• Brief
With every picture left out, give the data below back exactly.
Task inputs section start
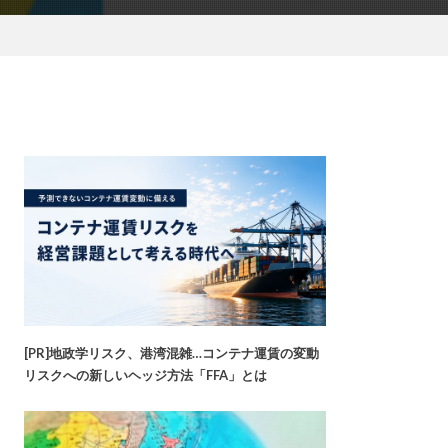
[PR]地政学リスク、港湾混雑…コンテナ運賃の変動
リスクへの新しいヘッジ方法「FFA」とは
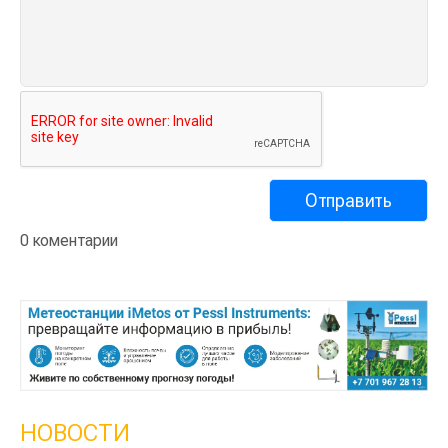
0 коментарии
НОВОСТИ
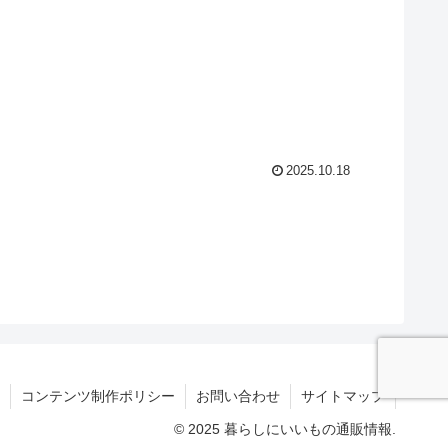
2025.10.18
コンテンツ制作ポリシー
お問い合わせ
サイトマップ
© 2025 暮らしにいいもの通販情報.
Task inputs section end
• Task answer
[PR]地政学リスク、港湾混雑…コンテナ運賃の変動
リスクへの新しいヘッジ方法「FFA」とは
0 коментарии
НОВОСТИ
2025.10.18
コンテンツ制作ポリシー
お問い合わせ
サイトマップ
© 2025 暮らしにいいもの通販情報.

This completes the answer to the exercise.